19th Governor of Negros Oriental
- In office June 30, 2010 – January 5, 2011
- Vice Governor: Roel Degamo
- Preceded by: Jose Baldado
- Succeeded by: Roel Degamo

Mayor of Dumaguete
- In office June 30, 1992 – June 30, 1998
- Succeeded by: Felipe Antonio Remollo
- In office June 30, 2001 – June 30, 2010
- Preceded by: Felipe Antonio Remollo
- Succeeded by: Manuel T. Sagarbarria

Personal details
- Born: Agustin Ramon Miciano Perdices October 16, 1934 Dumaguete
- Died: January 5, 2011 (Aged 76) Taguig, Metro Manila
- Occupation: Politician

= Agustin Perdices =

Filipino politician (1934–2011)

Agustin Ramon Miciano Perdices (October 16, 1934 – January 5, 2011), fondly known as Tuting, was a Filipino politician.

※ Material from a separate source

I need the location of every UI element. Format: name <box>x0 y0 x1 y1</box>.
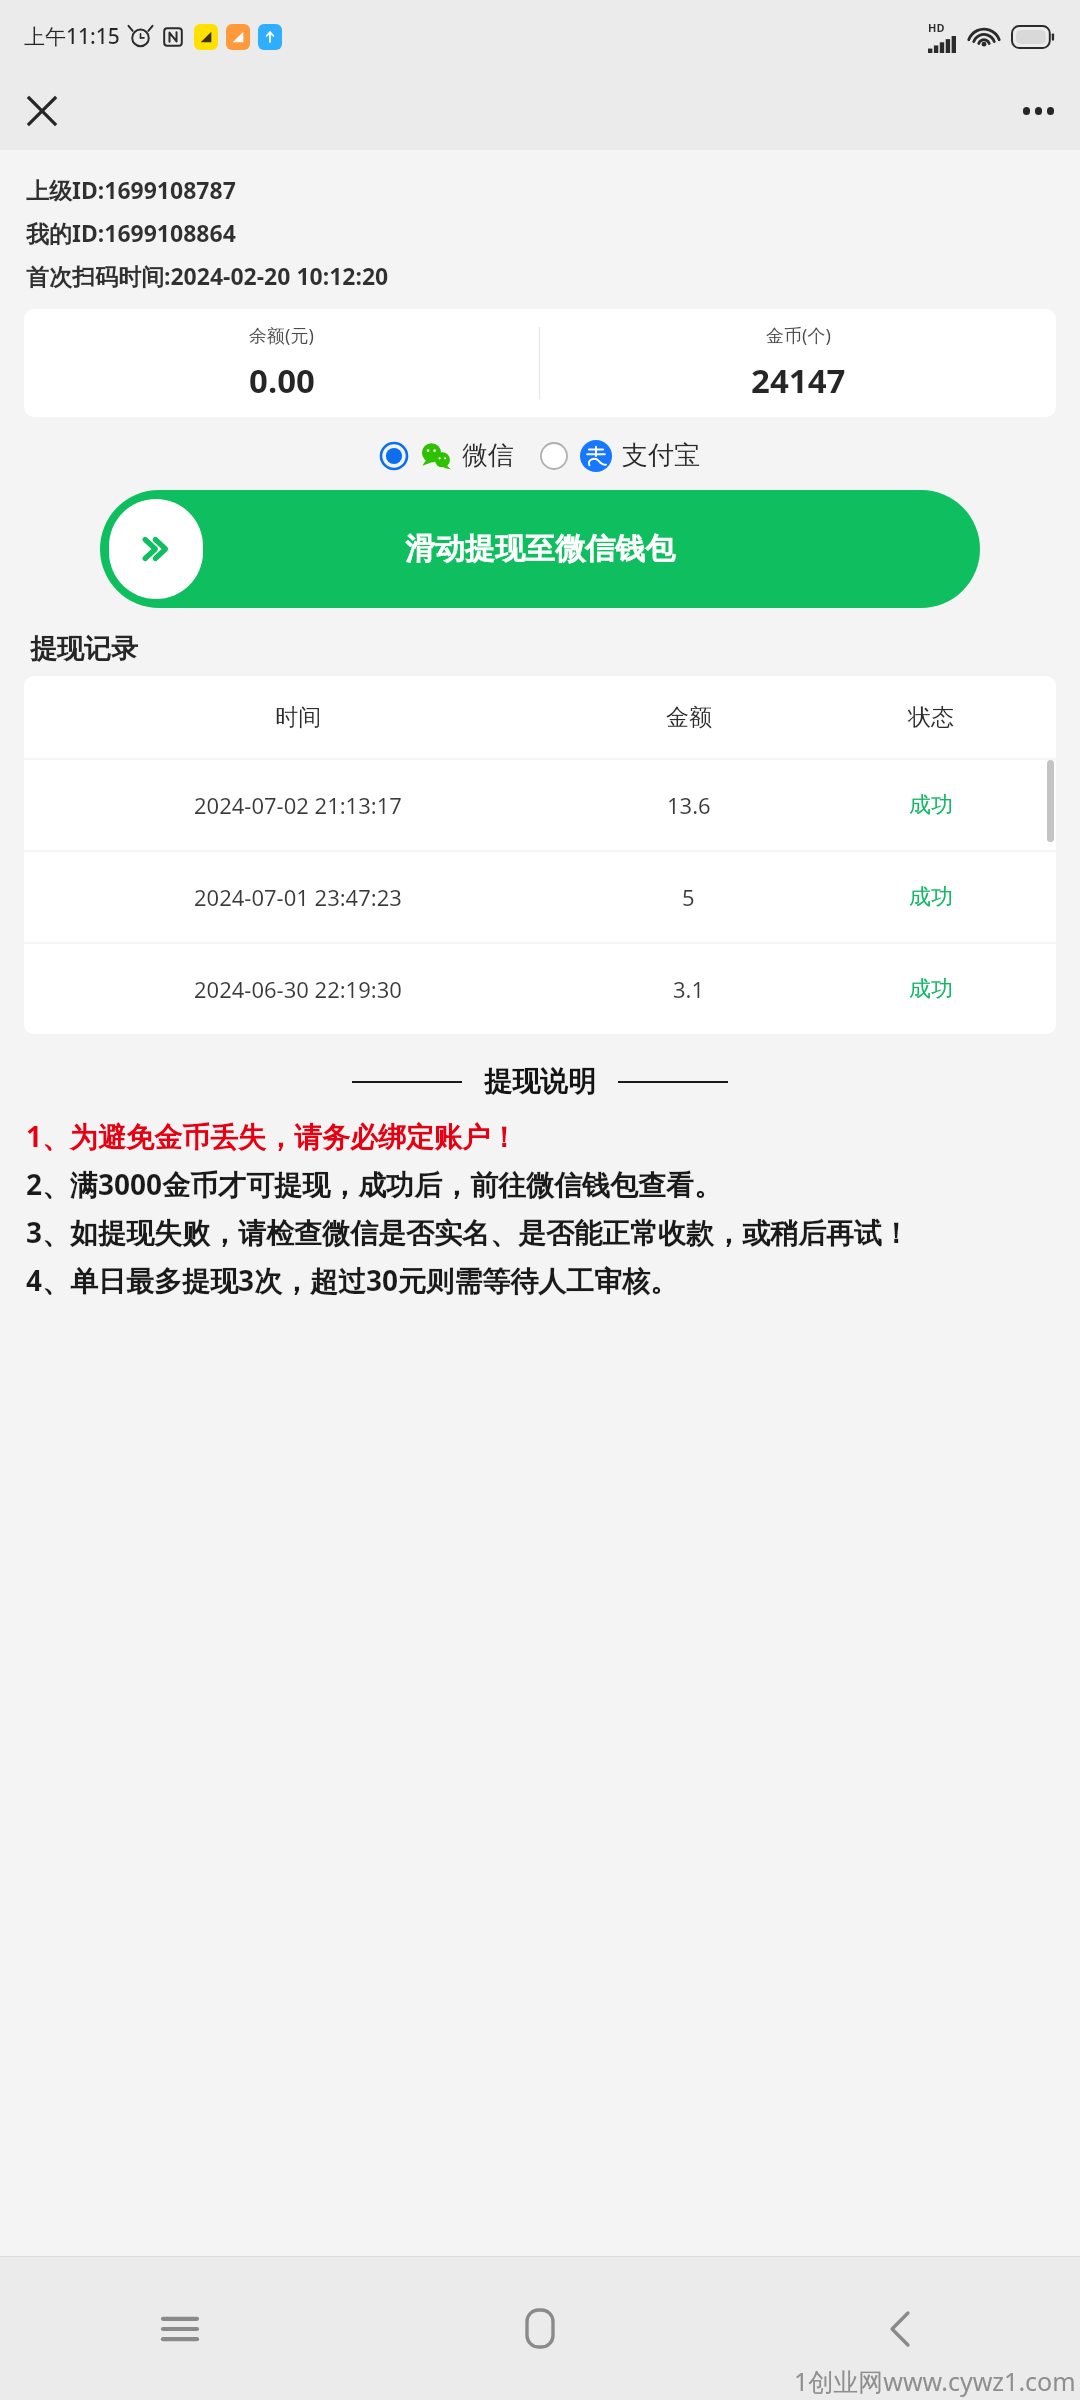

He served as the mayor of the city of Dumaguete from 1992 to 1998 and again from 2001 to 2010 before being elected vice governor of Negros Oriental in the gubernatorial election of May 2010. However, the vice-governor-elect found himself governor-elect of Negros Oriental following the death of the just re-elected incumbent governor, Emilio Macias II, from liver cancer on June 13, 2010. Outgoing Vice Governor Jose Baldado took over as governor during the remaining days of Macias's term before Perdices then officially took the post of governor on June 30, 2010.

In November, just five months after taking office, Governor Perdices announced that he had been diagnosed with stomach cancer. He died at St. Luke's Global City Hospital in Taguig at 5 p.m. on January 5, 2011, at the age of 76.